All these data that is stored on your computer will be automatically stored in this machine.”
The goal is to create a machine that can automatically process all the data that’s in front, say, of your eyes, and automatically store and analyze the data.
The system will be based on deep learning.
It uses deep neural networks, or deep learning, to learn how to detect, recognize, and classify images, video clips, and sounds.
“It’s a way of making all these data into a data structure,” says Chawlea.
In fact, the data itself could be stored on a flash memory card.
“All the data is going to be in this flash memory,” says coauthor Michael O’Neill, a professor of computer science at the University at Buffalo and one of the paper’s coauthors.
“So all of this is going into a memory.
That memory is what you’ll store in the future, and the data will be the data.”
The researchers also envision an application for the system in medical imaging and other fields where data from cameras and microphones are captured and stored on large data warehouses.
For example, a hospital could use the system to analyze images from a scanner, and potentially save the information for future use.
“The way the brain learns is by learning the environment in which you’re interacting with it,” O’Neil says.
“In the case of a camera, the environment is you in front.”
The system also has the potential to make computing a lot easier.
“This is the most advanced way to analyze and extract data from images, because it’s the only way you can do it efficiently and cheaply,” Chawlaysays says.
But the system isn’t without its limitations.
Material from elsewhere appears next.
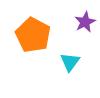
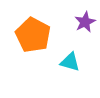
cyan triangle: rotated 50 degrees counterclockwise
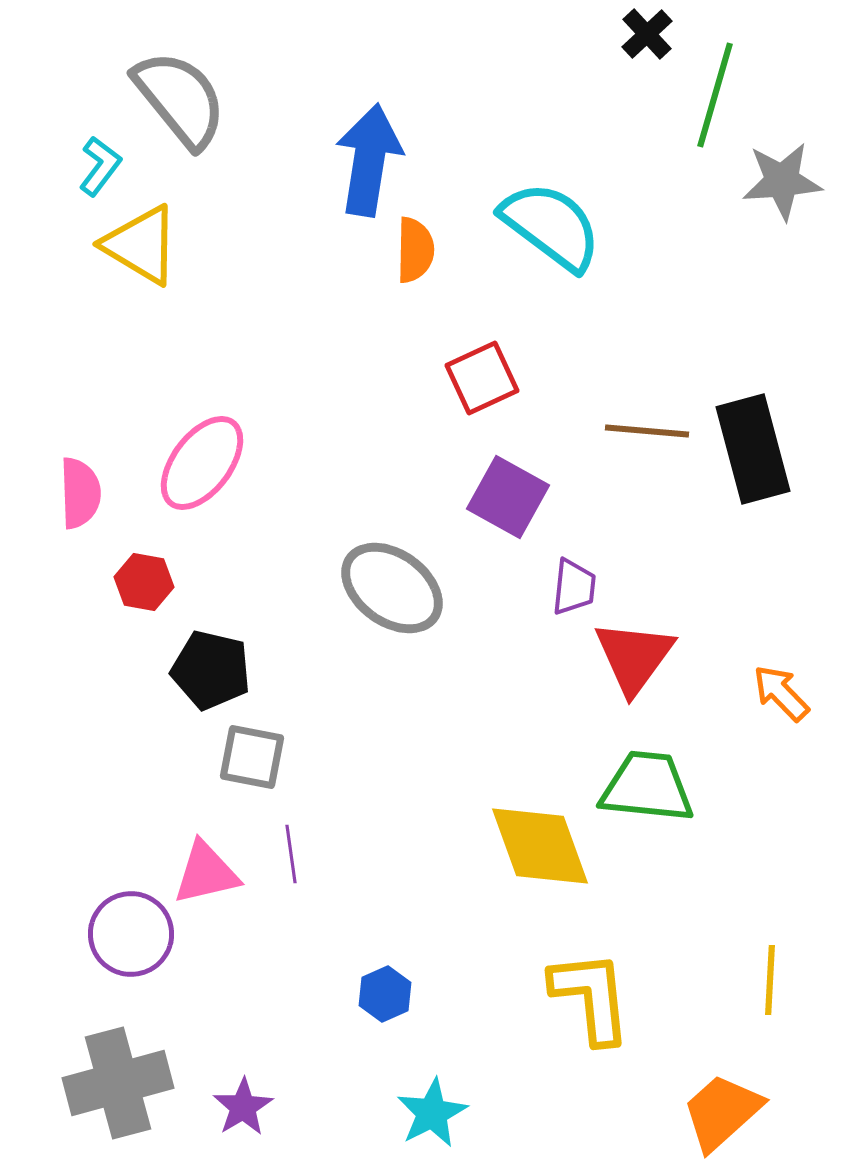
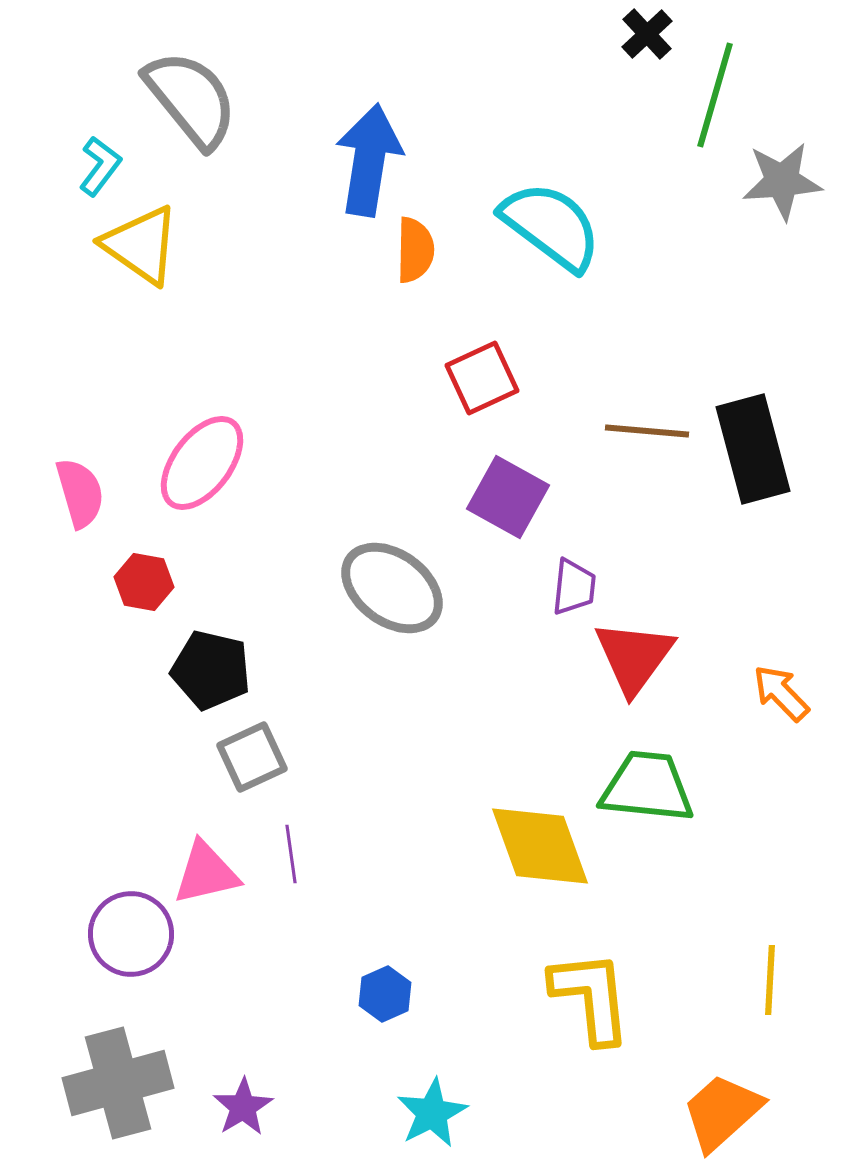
gray semicircle: moved 11 px right
yellow triangle: rotated 4 degrees clockwise
pink semicircle: rotated 14 degrees counterclockwise
gray square: rotated 36 degrees counterclockwise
The team doesn’t yet have a way for users to automatically store the data and keep it safe from hackers.
Also, the system only works with one camera at a time, and only for a few seconds at a given time.
So it’s a bit slow.
Still, the team hopes that this is a great way to explore the possibilities of the future of computing.
“There are some very exciting applications that could come out of this technology, particularly in the area of medical imaging,” says O’Donnell.
“If we can build a system that’s easy to deploy, the potential for a lot of very interesting applications could be realized.”